PICs are in particular widely used to perform linear operations on light, featuring components such as static beamsplitters and tunable phase shifters, which are controlled by voltages or electric currents. Nevertheless, these elements exhibit imperfections in current photonic devices that cannot be overlooked [see Fig. 1(a)]. In terms of practical applications, these defects lead for instance to a severe degradation in performance of optical neural networks [9] and a marked decrease in the fidelity of quantum gates [10]. Optimal control of PICs despite deviation from ideal devices is thus a primary challenge for quantum and classical applications.

 figure: Fig. 1.

Fig. 1. Photonic chip imperfections modeled in a virtual replica. (a) Physical photonic integrated circuits (PICs) often exhibit various imperfections resulting from fabrication constraints, tolerances, and operation wavelength, illustrated here on a simplified PIC. In general, input and output ports have different optical transmissions, stored in vectors ${\vec T_{{\rm in}}}$ and ${\vec T_{{\rm out}}}$. In addition, the real beamsplitter reflectivity values $\vec R$ deviate from the target. Phase shifters (purple components) dissipating heat entail a phase-voltage relation of the type $\vec \phi = \vec \phi (\vec V)$ between all the physical phase shifts $\vec \phi$ and applied voltages $\vec V$. In addition, optical path variations lead to non-zero phase shifts even without any voltages applied, i.e., $\vec \phi (\vec 0) = {\vec c_0} \ne \vec 0$. When sending light into the PIC, here represented by a laser pulse, the output light intensity distribution $\vec p$ depends on the applied voltages and the chosen input port. (b) Our characterization process uses a virtual replica of the physical PIC. Hardware imperfections are modeled in the replica following Section 2. The model parameters represent the replica current knowledge of the physical PIC characteristics: matrix phase-voltage relation $\hat {\vec \phi} = {\hat C_2} \cdot {\vec V^{\odot 2}} + {\hat {\vec c}_0}$ [see Eq. (2)], optical input/output transmissions ${\hat {\vec T}_{{\rm in}}}$ and ${\hat {\vec T}_{{\rm out}}}$, and beamsplitter reflectivities $\hat {\vec R}$, where the hat notation indicates predicted quantities. When given a list of voltages $\vec V$, the model predicts the implemented phases $\hat {\vec \phi}$ on the virtual PIC and generates the matrix $\hat U = U(\hat {\vec \phi} ,\hat {\vec R},{\hat {\vec T}_{{\rm in}}},{\hat {\vec T}_{{\rm out}}})$ that encapsulates the virtual PIC action on light. The model then computes the predicted output light intensity distribution $\hat {\vec p}$, normalized such that its elements sum to 1, resulting from light injected into a single input port.

Download Full Size | PDF

Self-configuration protocols for PICs exist and mitigate imperfections without requiring detailed knowledge about the device. PIC self-configuration is a viable option in specific use cases, requiring for instance to route light from one input to one output [11,12], or when dealing with particular photonic circuits [13]. Otherwise, the light amplitude and phase transformation implemented by a PIC must be measured [1417] and the phase shifters reconfigured in a trial-and-error approach until the targeted transformation is reached. This is however a costly and experimentally cumbersome operation hindering taking full advantage of PIC reconfigurability. Self-configuration may additionally break down in the presence of inhomogeneous output losses and crosstalk between phase shifters.

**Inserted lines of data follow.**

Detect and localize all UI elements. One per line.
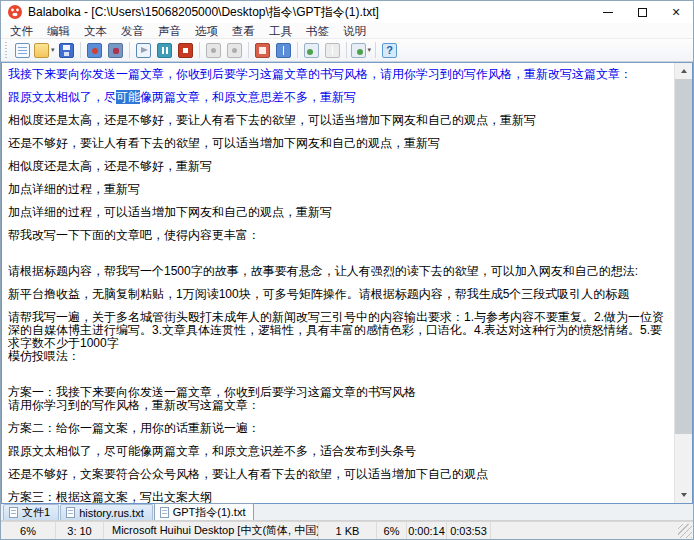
stop-button[interactable] <box>175 40 196 60</box>
new-file-button[interactable] <box>12 40 33 60</box>
voice-dictionary-button[interactable]: ▾ <box>350 40 373 60</box>
menu-view[interactable]: 查看 <box>225 23 262 39</box>
toolbar-separator <box>80 42 81 58</box>
add-dictionary-icon <box>304 43 319 58</box>
toolbar-grip[interactable] <box>5 42 10 58</box>
split-audio-button[interactable] <box>105 40 126 60</box>
balabolka-window: Balabolka - [C:\Users\15068205000\Deskto… <box>0 0 694 540</box>
close-icon: × <box>672 5 680 19</box>
editor-line: 相似度还是太高，还是不够好，重新写 <box>8 160 672 173</box>
chevron-up-icon <box>681 69 687 73</box>
editor-line: 请帮我写一遍，关于多名城管街头殴打未成年人的新闻改写三引号中的内容输出要求：1.… <box>8 311 672 350</box>
minimize-button[interactable] <box>591 1 625 23</box>
status-voice-name: Microsoft Huihui Desktop [中文(简体, 中国)] <box>104 522 319 539</box>
add-dictionary-button[interactable] <box>301 40 322 60</box>
play-icon <box>136 43 151 58</box>
editor-line: 加点详细的过程，重新写 <box>8 183 672 196</box>
toolbar-separator <box>199 42 200 58</box>
status-empty <box>491 522 678 539</box>
menu-tools[interactable]: 工具 <box>262 23 299 39</box>
toolbar-separator <box>129 42 130 58</box>
maximize-icon <box>638 8 647 17</box>
editor-line-text: 像两篇文章，和原文意思差不多，重新写 <box>140 90 356 104</box>
dictionary-button[interactable] <box>273 40 294 60</box>
menu-speech[interactable]: 发音 <box>114 23 151 39</box>
editor: 我接下来要向你发送一篇文章，你收到后要学习这篇文章的书写风格，请用你学习到的写作… <box>1 62 693 504</box>
status-file-size: 1 KB <box>319 522 377 539</box>
editor-line: 帮我改写一下下面的文章吧，使得内容更丰富： <box>8 229 672 242</box>
minimize-icon <box>603 12 613 13</box>
editor-line: 跟原文太相似了，尽可能像两篇文章，和原文意识差不多，适合发布到头条号 <box>8 445 672 458</box>
menu-text[interactable]: 文本 <box>77 23 114 39</box>
menu-file[interactable]: 文件 <box>3 23 40 39</box>
editor-text-area[interactable]: 我接下来要向你发送一篇文章，你收到后要学习这篇文章的书写风格，请用你学习到的写作… <box>2 63 674 503</box>
new-file-icon <box>15 43 30 58</box>
dictionary-icon <box>276 43 291 58</box>
menu-options[interactable]: 选项 <box>188 23 225 39</box>
status-position-percent: 6% <box>377 522 407 539</box>
menu-edit[interactable]: 编辑 <box>40 23 77 39</box>
status-bar: 6%3: 10Microsoft Huihui Desktop [中文(简体, … <box>1 521 693 539</box>
vertical-scrollbar[interactable] <box>674 63 692 503</box>
toolbar-separator <box>248 42 249 58</box>
file-tab[interactable]: history.rus.txt <box>60 504 153 520</box>
editor-line: 请根据标题内容，帮我写一个1500字的故事，故事要有悬念，让人有强烈的读下去的欲… <box>8 265 672 278</box>
record-icon <box>206 43 221 58</box>
scrollbar-thumb[interactable] <box>675 79 692 434</box>
editor-line: 跟原文太相似了，尽可能像两篇文章，和原文意思差不多，重新写 <box>8 91 672 104</box>
dictionary-disabled-icon <box>325 43 340 58</box>
file-tab[interactable]: GPT指令(1).txt <box>154 503 255 520</box>
stop-icon <box>178 43 193 58</box>
scrollbar-track[interactable] <box>675 79 692 487</box>
play-button[interactable] <box>133 40 154 60</box>
title-bar: Balabolka - [C:\Users\15068205000\Deskto… <box>1 1 693 23</box>
open-file-button[interactable]: ▾ <box>33 40 56 60</box>
pause-icon <box>157 43 172 58</box>
editor-line-text: 跟原文太相似了，尽 <box>8 90 116 104</box>
record-save-button <box>224 40 245 60</box>
pause-button[interactable] <box>154 40 175 60</box>
window-controls: × <box>591 1 693 23</box>
file-tab[interactable]: 文件1 <box>3 504 59 520</box>
editor-line: 还是不够好，要让人有看下去的欲望，可以适当增加下网友和自己的观点，重新写 <box>8 137 672 150</box>
split-audio-icon <box>108 43 123 58</box>
balabolka-app-icon <box>7 4 23 20</box>
pronunciation-dictionary-button[interactable] <box>252 40 273 60</box>
menu-voice[interactable]: 声音 <box>151 23 188 39</box>
save-file-icon <box>59 43 74 58</box>
menu-bookmarks[interactable]: 书签 <box>299 23 336 39</box>
save-audio-icon <box>87 43 102 58</box>
editor-line: 方案二：给你一篇文案，用你的话重新说一遍： <box>8 422 672 435</box>
dictionary-disabled-button <box>322 40 343 60</box>
record-button <box>203 40 224 60</box>
help-icon <box>382 43 397 58</box>
editor-line: 相似度还是太高，还是不够好，要让人有看下去的欲望，可以适当增加下网友和自己的观点… <box>8 114 672 127</box>
editor-line: 请用你学习到的写作风格，重新改写这篇文章： <box>8 399 672 412</box>
status-speech-progress: 6% <box>1 522 56 539</box>
help-button[interactable] <box>379 40 400 60</box>
editor-line: 我接下来要向你发送一篇文章，你收到后要学习这篇文章的书写风格，请用你学习到的写作… <box>8 68 672 81</box>
toolbar-separator <box>297 42 298 58</box>
window-title: Balabolka - [C:\Users\15068205000\Deskto… <box>28 4 379 21</box>
tab-label: history.rus.txt <box>79 507 144 519</box>
save-file-button[interactable] <box>56 40 77 60</box>
toolbar-separator <box>346 42 347 58</box>
resize-grip-icon[interactable] <box>678 524 692 538</box>
editor-line: 方案三：根据这篇文案，写出文案大纲 <box>8 491 672 503</box>
menu-bar: 文件编辑文本发音声音选项查看工具书签说明 <box>1 23 693 39</box>
status-total-time: 0:03:53 <box>447 522 491 539</box>
scroll-up-button[interactable] <box>675 63 692 79</box>
menu-help[interactable]: 说明 <box>336 23 373 39</box>
document-icon <box>66 507 75 518</box>
editor-line: 模仿投喂法： <box>8 350 672 363</box>
scroll-down-button[interactable] <box>675 487 692 503</box>
record-save-icon <box>227 43 242 58</box>
pronunciation-dictionary-icon <box>255 43 270 58</box>
document-icon <box>160 507 169 518</box>
editor-line: 还是不够好，文案要符合公众号风格，要让人有看下去的欲望，可以适当增加下自己的观点 <box>8 468 672 481</box>
selected-text: 可能 <box>116 90 140 104</box>
close-button[interactable]: × <box>659 1 693 23</box>
maximize-button[interactable] <box>625 1 659 23</box>
open-file-icon <box>34 43 49 58</box>
save-audio-button[interactable] <box>84 40 105 60</box>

A promising strategy is to leverage the capabilities of machine learning. Neural networks have been successfully trained in a black-box approach to connect the measured single-photon statistics produced by a 3-mode PIC to the voltages applied on 2 phase shifters [18]. Neural networks were also used in intermediate gray-box approaches where the algorithm only learns the Hamiltonian of the photonic device and the measurement probabilities are computed according to the laws of quantum mechanics [19]. In both cases, scalability is a major issue as the number of required data samples to train the neural network grows heavily with the complexity of the physical PIC.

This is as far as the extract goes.